Zoltan Molnar, Oxford University, UK
Zoltán Molnár obtained his M.D. at the Albert Szent-Györgyi Medical University, Szeged, Hungary where he studied physiology from Professor George Benedek and started his residency in Neurological Surgery in the institute of Professor Mihaly Bodosi until he moved to Oxford in 1989. He earned his D.Phil. at the University Laboratory of Physiology in the laboratory of Professor Colin Blakemore FRS studying the “Multiple mechanisms in the establishment of thalamocortical innervation”. He continued his work on cerebral cortical development at Oxford as an MRC training fellow and Junior Research Fellow at Merton College. He also investigated thalamocortical development working with Professor Egbert Welker at the Institut de Biologie Cellulaire et de Morphologie, Université de Lausanne, Switzerland, and learned optical recording techniques to understand early functional thalamocortical interactions in the laboratory of Professor Keisuke Toyama at Kyoto Prefectural School of Medicine, Japan.
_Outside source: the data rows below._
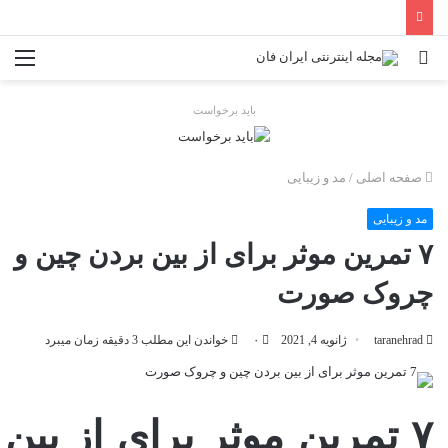
جستجو
منو
برای
باید برخواست
صفحه اصلی
/
مد و زیبایی
مد و زیبایی
۷ تمرین موثر برای از بین بردن چین و
چروک صورت
taranehrad
ژانویه 4, 2021
۰
خواندن این مطلب 3 دقیقه زمان میبرد
۷ تمرین موثر برای از بین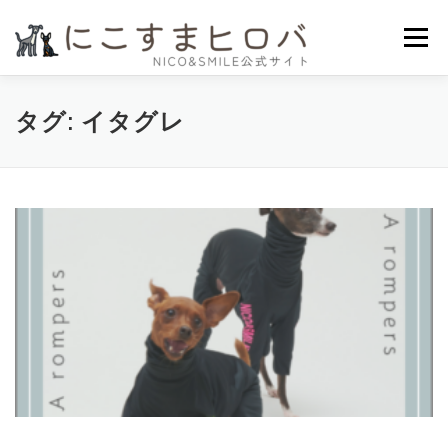
コ
ン
メニュー
テ
ン
ツ
へ
HOME
ニコスマのこだわり
かいもの
よみもの
タグ:
イタグレ
ス
キ
ッ
プ
プライバシーポリシー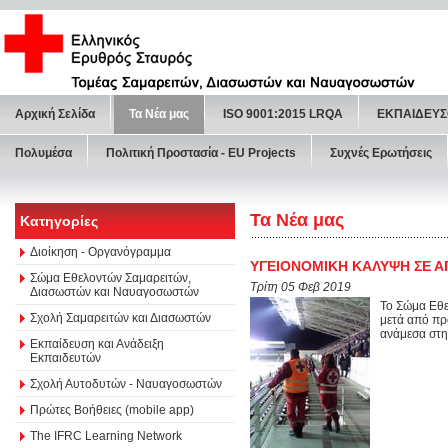
Αρχική Σελίδα
Τα Νέα μας
ISO 9001:2015 LRQA
ΕΚΠΑΙΔΕΥΣ
Πολυμέσα
Πολιτική Προστασία - ΕU Projects
Συχνές Ερωτήσεις
Τα Νέα μας
Κατηγορίες
Διοίκηση - Οργανόγραμμα
ΥΓΕΙΟΝΟΜΙΚΗ ΚΑΛΥΨΗ ΣΕ 
Σώμα Εθελοντών Σαμαρειτών,
Τρίτη 05 Φεβ 2019
Διασωστών και Ναυαγοσωστών
Το Σώμα Εθε
Σχολή Σαμαρειτών και Διασωστών
μετά από πρ
ανάμεσα στη
Εκπαίδευση και Ανάδειξη
Εκπαιδευτών
Σχολή Αυτοδυτών - Ναυαγοσωστών
Πρώτες Βοήθειες (mobile app)
The IFRC Learning Network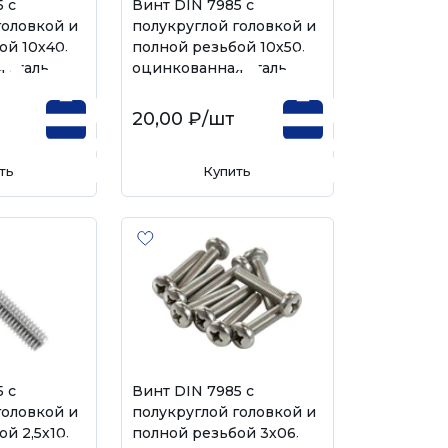
 с
Винт DIN 7985 с
головкой и
полукруглой головкой и
ой 10х40,
полной резьбой 10х50,
 сталь
оцинкованная сталь
20,00 ₽
/шт
ть
Купить
 с
Винт DIN 7985 с
головкой и
полукруглой головкой и
й 2,5х10,
полной резьбой 3х06,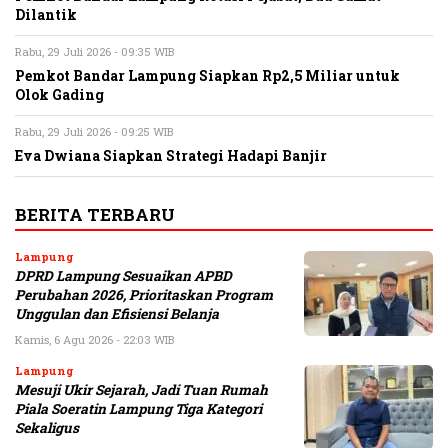
Dilantik
Rabu, 29 Juli 2026 - 09:35 WIB
Pemkot Bandar Lampung Siapkan Rp2,5 Miliar untuk
Olok Gading
Rabu, 29 Juli 2026 - 09:25 WIB
Eva Dwiana Siapkan Strategi Hadapi Banjir
BERITA TERBARU
Lampung
DPRD Lampung Sesuaikan APBD
Perubahan 2026, Prioritaskan Program
Unggulan dan Efisiensi Belanja
Kamis, 6 Agu 2026 - 22:03 WIB
Lampung
Mesuji Ukir Sejarah, Jadi Tuan Rumah
Piala Soeratin Lampung Tiga Kategori
Sekaligus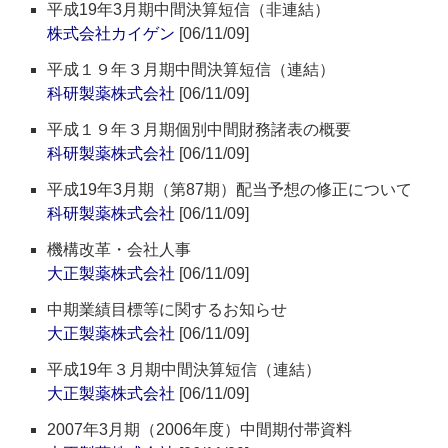
平成19年3月期中間決算短信（非連結）
株式会社カイゲン
[06/11/09]
平成１９年３月期中間決算短信（連結）
科研製薬株式会社
[06/11/09]
平成１９年３月期個別中間財務諸表の概要
科研製薬株式会社
[06/11/09]
平成19年3月期（第87期）配当予想の修正について
科研製薬株式会社
[06/11/09]
機構改革・会社人事
大正製薬株式会社
[06/11/09]
中期業績目標等に関するお知らせ
大正製薬株式会社
[06/11/09]
平成19年３月期中間決算短信（連結）
大正製薬株式会社
[06/11/09]
2007年3月期（2006年度）中間期付帯資料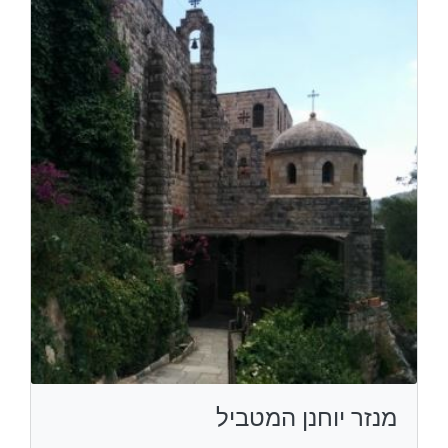
מנזר יוחנן המטביל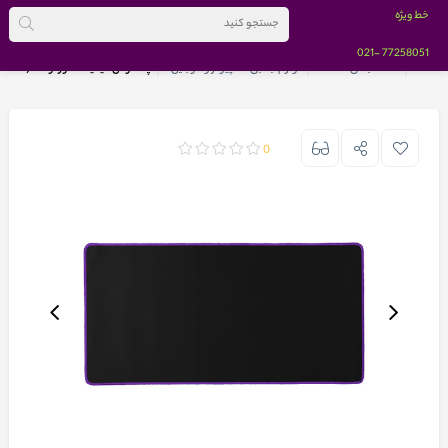
خط ویژه
-021
77258051
خانه
دسته بندی کالاها
لوازم جانبی کامپیوتر و موبایل
پد ماوس گیمینگ دوردوخت (60x30) رنگ بنفش
0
He was appointed to a University Lecturer position at the Department of Human Anatomy and Genetics associated with a Tutorship at St John's College, Oxford from 2000. He was awarded the title Professor of Developmental Neuroscience in 2007. Professor Molnar's recent work emphasizes the importance of the study of transient features of the developing cerebral cortex to better understand cognitive disorders.
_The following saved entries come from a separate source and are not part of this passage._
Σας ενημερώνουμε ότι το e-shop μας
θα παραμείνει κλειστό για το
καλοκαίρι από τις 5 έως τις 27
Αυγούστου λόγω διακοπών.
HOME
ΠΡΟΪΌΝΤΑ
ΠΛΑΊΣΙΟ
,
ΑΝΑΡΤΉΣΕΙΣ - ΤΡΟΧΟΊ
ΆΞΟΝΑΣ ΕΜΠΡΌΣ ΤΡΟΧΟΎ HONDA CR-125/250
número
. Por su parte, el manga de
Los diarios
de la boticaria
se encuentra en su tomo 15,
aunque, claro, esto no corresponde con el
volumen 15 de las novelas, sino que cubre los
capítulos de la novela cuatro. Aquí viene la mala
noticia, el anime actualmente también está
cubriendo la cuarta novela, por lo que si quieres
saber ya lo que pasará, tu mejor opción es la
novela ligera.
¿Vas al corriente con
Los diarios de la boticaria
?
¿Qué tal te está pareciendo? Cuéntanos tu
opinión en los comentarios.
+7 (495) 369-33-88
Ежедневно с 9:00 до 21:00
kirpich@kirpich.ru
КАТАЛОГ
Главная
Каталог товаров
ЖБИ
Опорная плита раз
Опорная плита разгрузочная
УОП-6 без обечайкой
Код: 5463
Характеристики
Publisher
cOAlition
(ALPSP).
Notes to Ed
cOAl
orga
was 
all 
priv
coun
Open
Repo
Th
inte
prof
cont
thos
Toru Takumi, RIKEN Brain Institute, Japan
After finishing medical school, Dr. Toru Takumi received PhD from Kyoto University under the guidance of Professor Shigetada Nakanishi. His thesis work is the identification of KCNE1, a protein with a single transmembrane consisting of a channel complex (now known as a cause gene for Jervell and Lange-Nielsen syndrome, characterized by long QT syndrome and deafness) by expression cloning using Xenopus oocytes. He had been studied membrane proteins for the first ten years during his scientific career including post-doc as a HFSP fellow at MIT with Dr Harvey F Lodish and Osaka University as an assistant professor. He has been working on biological clock since the middle 90’s and identified mammalian clock genes in Kobe University. He became PI at Osaka Bioscience Institute and started a new project on molecular basis of brain functions. His neurobiological studies revealed a function of TLS/FUS, an RNA-binding protein, in neurons, which now attracts neuroscientist’s attention as a cause gene for ALS. A lesson in the research history of circadian rhythm makes him to produce an artificial founder mouse for forward genetics. He succeeded to generate a mouse model for autism based on human chromosomal abnormality. He moved to Hiroshima University as a full professor and had been teaching anatomy (!) for medical students. In 2012, he was appointed to a senior team leader at RIKEN Brain Science Institute to study mental disorders including autism spectrum disorder. Currently he is also an adjunctive professor of the University of Tokyo, Saitama University and Hiroshima University.